Work item:
Write the records out again without change. Leave the pictures behind.

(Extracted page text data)
###
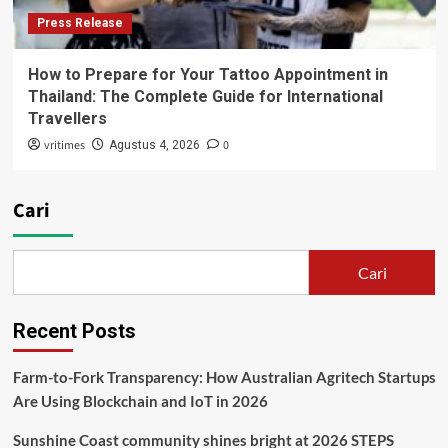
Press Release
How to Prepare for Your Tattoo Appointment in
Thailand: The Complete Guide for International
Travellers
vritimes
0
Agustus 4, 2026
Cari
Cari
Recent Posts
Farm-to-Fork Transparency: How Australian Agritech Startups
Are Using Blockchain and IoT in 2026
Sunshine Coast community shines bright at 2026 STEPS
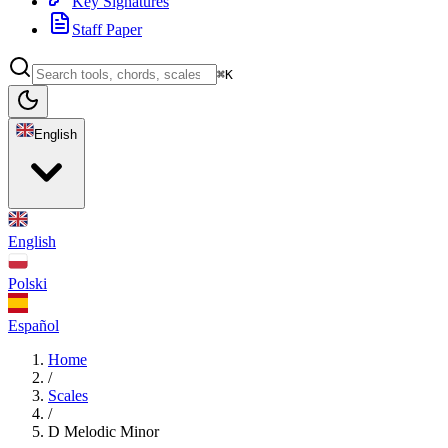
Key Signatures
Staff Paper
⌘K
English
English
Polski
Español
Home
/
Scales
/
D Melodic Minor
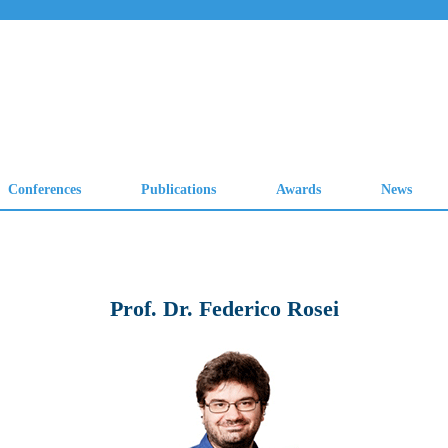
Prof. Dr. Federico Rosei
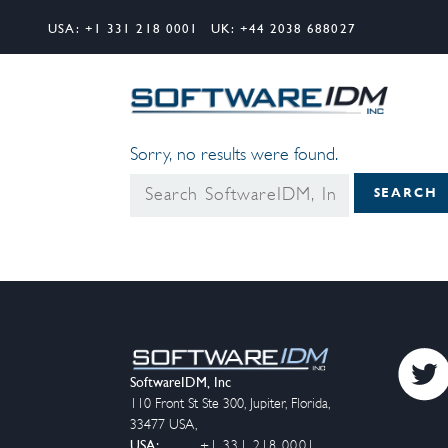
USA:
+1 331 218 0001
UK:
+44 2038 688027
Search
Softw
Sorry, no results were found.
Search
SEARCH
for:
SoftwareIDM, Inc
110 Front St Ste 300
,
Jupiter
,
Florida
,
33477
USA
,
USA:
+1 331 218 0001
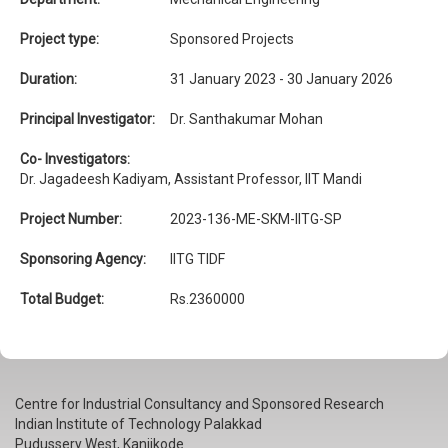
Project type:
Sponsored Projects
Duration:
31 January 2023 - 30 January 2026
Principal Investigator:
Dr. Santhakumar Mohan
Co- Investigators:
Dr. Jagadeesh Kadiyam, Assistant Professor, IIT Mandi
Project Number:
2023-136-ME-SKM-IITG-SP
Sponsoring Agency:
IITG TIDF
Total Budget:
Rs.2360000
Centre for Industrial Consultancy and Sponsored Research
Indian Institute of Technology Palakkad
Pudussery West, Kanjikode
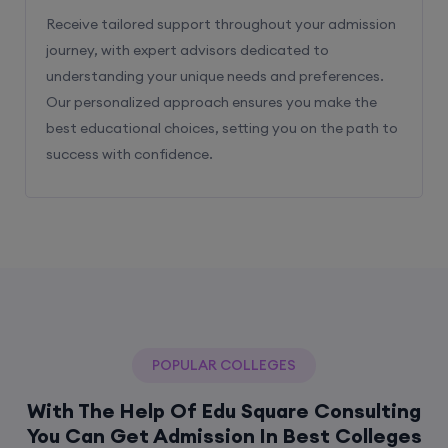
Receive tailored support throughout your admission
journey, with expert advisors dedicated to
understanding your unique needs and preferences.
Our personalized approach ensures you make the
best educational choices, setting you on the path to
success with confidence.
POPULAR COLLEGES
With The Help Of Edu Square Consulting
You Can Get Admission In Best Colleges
###
Answer area:
Press Release
How to Prepare for Your Tattoo Appointment in
Thailand: The Complete Guide for International
Travellers
vritimes
0
Agustus 4, 2026
Cari
Cari
Recent Posts
Farm-to-Fork Transparency: How Australian Agritech Startups
Are Using Blockchain and IoT in 2026
Sunshine Coast community shines bright at 2026 STEPS
Key Signatures
Staff Paper
⌘K
English
English
Polski
Español
Home
/
Scales
/
D Melodic Minor
Prof. Dr. Federico Rosei
USA:
+1 331 218 0001
UK:
+44 2038 688027
Search
Softw
Sorry, no results were found.
Search
SEARCH
for:
SoftwareIDM, Inc
110 Front St Ste 300
,
Jupiter
,
Florida
,
33477
USA
,
USA:
+1 331 218 0001
Project type:
Sponsored Projects
Duration:
31 January 2023 - 30 January 2026
Principal Investigator:
Dr. Santhakumar Mohan
Co- Investigators:
Dr. Jagadeesh Kadiyam, Assistant Professor, IIT Mandi
Project Number:
2023-136-ME-SKM-IITG-SP
Sponsoring Agency:
IITG TIDF
Total Budget:
Rs.2360000
Centre for Industrial Consultancy and Sponsored Research
Indian Institute of Technology Palakkad
Pudussery West, Kanjikode
Receive tailored support throughout your admission
journey, with expert advisors dedicated to
understanding your unique needs and preferences.
Our personalized approach ensures you make the
best educational choices, setting you on the path to
success with confidence.
POPULAR COLLEGES
With The Help Of Edu Square Consulting
You Can Get Admission In Best Colleges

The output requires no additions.